3. VoivodNothingface
Another one I got on the day it was released. Can I come out with quite a portentous statement? I genuinely believe that no one gets Voivod the way I do, and that includes the band themselves. Voivod did something funny to me. From Killing Technology through to Angel Rat, they had this run, of which Nothingface is the pinnacle. I can’t think of any other band that was so relentlessly committed to the tritone – the flattened fifth, the Devil’s interval. It’s this strange chord that sounds immediately otherworldly and bizarre and not right and beautiful. Voivod made it their standard chord. In every single song in this period, the standard barre chord is the tritone. It just creates such unusual tensions and atmospheres.

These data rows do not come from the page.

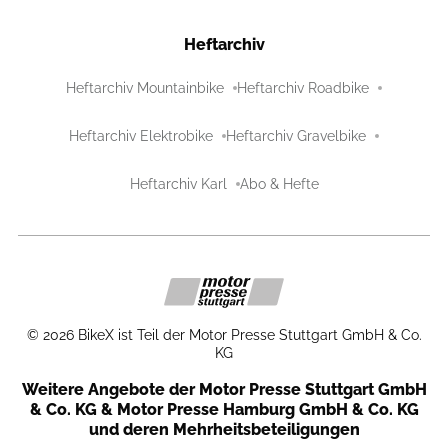
Heftarchiv
Heftarchiv Mountainbike
Heftarchiv Roadbike
Heftarchiv Elektrobike
Heftarchiv Gravelbike
Heftarchiv Karl
Abo & Hefte
©
2026
BikeX ist Teil der Motor Presse Stuttgart GmbH & Co.
KG
Weitere Angebote der Motor Presse Stuttgart GmbH
& Co. KG & Motor Presse Hamburg GmbH & Co. KG
und deren Mehrheitsbeteiligungen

The songwriting’s incredible, the arrangements are amazing – unfortunately the production has aged it a bit, but so be it – but what makes Nothingface so special is that "Snake" [Denis Bélanger]’s voice really comes into its own. He really starts singing on this record. And they’re pop tunes, made out of this triton, with lyrics that sound like they’re written by some beatnik scientist. Every line is brilliant. Again, the whole thing exists in this funny, squared-off Voivod universe. It’s just one of those records when, as soon as I heard it, I just thought, "This is for me, this is where I’m at." Even now, I hear traces of things that I do that come straight from Voivod.